Intrigued by the little mystery, Mattie and Al go up to the attic to sniff around, and find some packets of letters from their dad’s best friend, Neil. The last one reads, “Fuck you...you’re dead to me,” and indeed, the family hasn’t heard from Neil (or his wife, Yvonne) for many years. Reluctantly, Al tells Mattie a story from many years ago: as a teenager daytripping to Haight-Ashbury to score some weed, Al had unexpectedly run into their father – with Neil’s teenaged daughter Abby. Visibly nervous, their father explained that his flight to Washington (where he made monthly “business trips”) had been delayed, and he’d run into Abby while killing some time in San Francisco. At the time, Al was just glad he wasn’t in trouble; now, the memory seems sinister and shady. To make things even stranger, there’s a rumor that Abby, now an adult, is back in town but deeply reclusive. Equal parts curious and apprehensive, Mattie and Al poke tentatively at the questions surrounding their father’s past, not at all sure that they want to know the answers.

Meanwhile, Mattie is struggling to support herself as a stay-at-home mom. Fortunately, she lives rent-free in the family home (abandoned when her mother, Isa, moved to an assisted-living community), but the child support she receives from her ex-husband/booty-call Nicky isn’t enough to make ends meet. Plus, the house has rats. Disgusted, Mattie calls out an exterminator, but when he arrives, Daniel proves to be a gentle, pleasant man who lacks the stomach for the gruesome job. He quits on the spot, and she hires him to do some odd jobs around the house instead. Mattie is disappointed to find that Daniel is married, but resolves to make the best of it and be friends. Soon, they’re nearly inseparable, much to the dismay of Daniel’s tubby hippie wife Pauline – it seems their marriage isn’t all that strong after all, and Pauline feels the need to engage in some guerrilla tactics to keep Mattie away from Daniel. Or vice versa. Wink wink.

Anne Lamott is best known to me as the author of the popular writers’ how-to Bird by Bird (which I own but have never read). Since everyone praises Lamott’s writerly insight and instruction so highly, I was surprised at the clumsy pacing and strangely unaffecting prose in her own fiction. The story covers more than four years in less than three hundred pages, and though this is not necessarily a problem, the way she does it is; half a year zips by in one paragraph, and then five or six pages are devoted to a throwaway scene that contains no crucial information. Mattie often comments with bemusement on how months fly with preternatural speed, and that, in late October, “it should have been March 23”; it’s a sentiment the reader can sympathize with. There is no compelling reason for the story to encompass such a large chunk of time, anyway, which makes the awkwardly handled time travel even more inexplicable. Because Mattie is deeply religious, the prose is saturated with wry, rueful conversations with God, and Erma-Bombeck-esque (i.e., not funny) housewife humor about the vexations of raising kids. If saccharine religious earnestness isn’t your bag, you’ll never be able to get through this; I had to take it in fifty-page sittings to avoid throwing up.

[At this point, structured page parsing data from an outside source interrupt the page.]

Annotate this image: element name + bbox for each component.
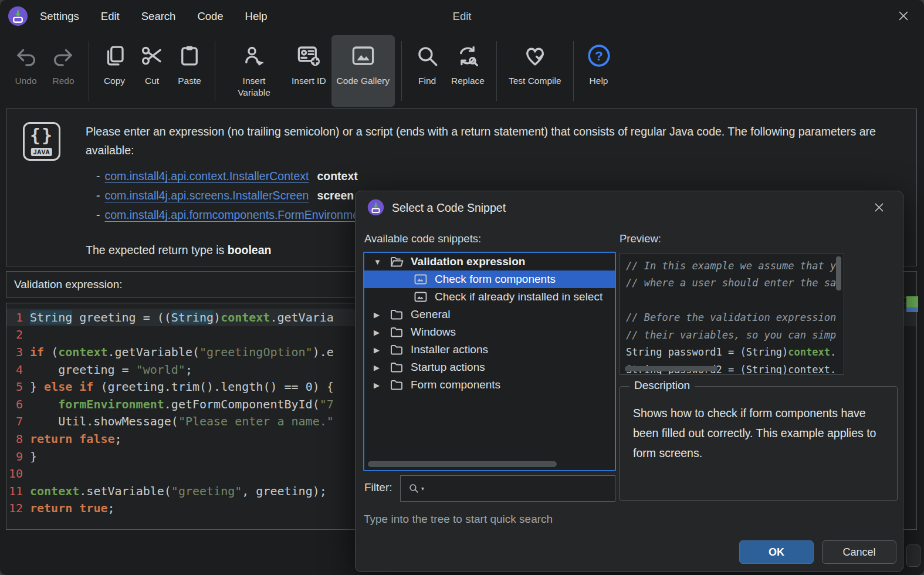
search-options-caret-icon[interactable]: ▾: [421, 485, 424, 492]
tree-item-label: General: [411, 308, 451, 321]
tree-expander[interactable]: ▶: [374, 381, 390, 390]
help-icon: ?: [587, 43, 611, 68]
tree-item-windows[interactable]: ▶Windows: [364, 323, 615, 341]
toolbar-label: Cut: [145, 75, 159, 87]
toolbar-replace[interactable]: Replace: [446, 35, 490, 107]
preview-label: Preview:: [620, 232, 661, 245]
folder-icon: [390, 378, 405, 392]
preview-pane[interactable]: // In this example we assume that y// wh…: [620, 253, 844, 375]
snippet-icon: [414, 272, 429, 286]
background-button-sliver: [906, 544, 920, 567]
tree-item-label: Windows: [411, 326, 456, 339]
line-number: 9: [6, 449, 30, 464]
param-class-link[interactable]: com.install4j.api.screens.InstallerScree…: [105, 189, 309, 202]
toolbar-copy[interactable]: Copy: [96, 35, 133, 107]
preview-vertical-scrollbar[interactable]: [836, 256, 841, 290]
dialog-title: Select a Code Snippet: [392, 201, 506, 215]
toolbar-help[interactable]: ?Help: [580, 35, 618, 107]
tree-expander[interactable]: ▶: [374, 328, 390, 337]
toolbar-label: Replace: [451, 75, 485, 87]
toolbar: UndoRedoCopyCutPasteInsert VariableInser…: [0, 33, 924, 107]
toolbar-label: Redo: [52, 75, 74, 87]
tree-item-form-components[interactable]: ▶Form components: [364, 376, 615, 394]
insert-id-icon: [296, 43, 321, 68]
toolbar-paste[interactable]: Paste: [171, 35, 208, 107]
code-text: if (context.getVariable("greetingOption"…: [30, 345, 334, 359]
cancel-button[interactable]: Cancel: [822, 540, 896, 564]
tree-item-general[interactable]: ▶General: [364, 306, 615, 323]
window-close-icon[interactable]: [897, 9, 910, 22]
tree-item-check-form-components[interactable]: Check form components: [364, 270, 615, 288]
editor-label: Validation expression:: [14, 278, 122, 291]
screen: SettingsEditSearchCodeHelp Edit UndoRedo…: [0, 0, 924, 575]
line-number: 7: [6, 414, 30, 428]
line-number: 12: [6, 501, 30, 515]
toolbar-redo[interactable]: Redo: [45, 35, 82, 107]
toolbar-separator: [89, 41, 89, 101]
find-icon: [415, 43, 439, 68]
snippet-tree-rows: ▼Validation expressionCheck form compone…: [364, 253, 615, 394]
code-text: } else if (greeting.trim().length() == 0…: [30, 380, 334, 394]
cut-icon: [140, 43, 164, 68]
line-number: 10: [6, 466, 30, 481]
toolbar-insert-variable[interactable]: Insert Variable: [222, 35, 286, 107]
toolbar-undo[interactable]: Undo: [7, 35, 45, 107]
tree-horizontal-scrollbar[interactable]: [368, 461, 557, 467]
tree-expander[interactable]: ▶: [374, 363, 390, 372]
tree-item-check-if-already-installed-in-select[interactable]: Check if already installed in select: [364, 288, 615, 306]
tree-item-startup-actions[interactable]: ▶Startup actions: [364, 358, 615, 376]
tree-expander[interactable]: ▼: [374, 258, 390, 266]
line-number: 11: [6, 484, 30, 498]
code-text: formEnvironment.getFormComponentById("7: [30, 397, 334, 411]
preview-line: // Before the validation expression: [626, 309, 838, 327]
toolbar-find[interactable]: Find: [408, 35, 446, 107]
param-dash: -: [96, 189, 100, 202]
toolbar-cut[interactable]: Cut: [133, 35, 171, 107]
toolbar-label: Code Gallery: [337, 75, 390, 87]
toolbar-label: Copy: [104, 75, 125, 87]
toolbar-label: Undo: [15, 75, 36, 87]
preview-line: // where a user should enter the sa: [626, 275, 838, 292]
code-text: greeting = "world";: [30, 363, 192, 377]
redo-icon: [51, 43, 76, 68]
folder-icon: [390, 360, 405, 374]
ok-button[interactable]: OK: [739, 540, 814, 564]
snippet-tree[interactable]: ▼Validation expressionCheck form compone…: [363, 252, 616, 471]
preview-horizontal-scrollbar[interactable]: [625, 366, 717, 371]
tree-item-validation-expression[interactable]: ▼Validation expression: [364, 253, 615, 270]
undo-icon: [13, 43, 38, 68]
quick-search-hint: Type into the tree to start quick search: [364, 513, 553, 526]
code-text: String greeting = ((String)context.getVa…: [30, 310, 334, 324]
tree-expander[interactable]: ▶: [374, 310, 390, 319]
snippet-icon: [414, 290, 429, 304]
tree-item-label: Validation expression: [411, 255, 525, 268]
preview-line: String password1 = (String)context.: [626, 344, 838, 361]
code-text: return false;: [30, 432, 122, 446]
description-title: Description: [629, 379, 695, 392]
tree-expander[interactable]: ▶: [374, 346, 390, 354]
paste-icon: [177, 43, 202, 68]
toolbar-code-gallery[interactable]: Code Gallery: [331, 35, 395, 107]
line-number: 3: [6, 345, 30, 359]
code-snippet-dialog: Select a Code Snippet Available code sni…: [355, 191, 903, 572]
filter-input[interactable]: ▾: [400, 475, 615, 502]
folder-open-icon: [390, 255, 405, 269]
toolbar-insert-id[interactable]: Insert ID: [286, 35, 331, 107]
dialog-app-icon: [367, 199, 384, 216]
toolbar-separator: [573, 41, 574, 101]
code-text: return true;: [30, 501, 115, 515]
param-item: -com.install4j.api.context.InstallerCont…: [96, 167, 895, 186]
tree-item-label: Check form components: [435, 273, 556, 286]
folder-icon: [390, 307, 405, 322]
param-class-link[interactable]: com.install4j.api.formcomponents.FormEnv…: [105, 208, 369, 221]
tree-item-installer-actions[interactable]: ▶Installer actions: [364, 341, 615, 358]
toolbar-test-compile[interactable]: Test Compile: [503, 35, 567, 107]
param-class-link[interactable]: com.install4j.api.context.InstallerConte…: [105, 170, 309, 182]
copy-icon: [102, 43, 127, 68]
param-name: screen: [317, 189, 354, 202]
window-title: Edit: [0, 0, 924, 32]
code-gallery-icon: [351, 43, 375, 68]
search-icon[interactable]: [408, 483, 420, 495]
dialog-close-icon[interactable]: [873, 201, 885, 214]
tree-item-label: Check if already installed in select: [435, 290, 603, 303]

This is by no means a page-turner; the ending is obvious from a couple hundred pages away. Blue Shoe is supposed to be one of those novels where the pleasure lies not in the end but in the journey; alas, the journey’s not much fun either. Mattie is a not-overly-intelligent, blandly religious protagonist, simultaneously resentful of and dependent on the neediness of her family; her character is well-developed without being interesting in any way. Blue Shoe attempts to glorify the extremely ordinary life of an extremely ordinary character; but why such a thoroughly unremarkable existence merits such veneration is unclear. If you have a lucky charm that you find effective, you might consider forwarding it to Anne Lamott; blue shoes don’t seem to be working out too well for her.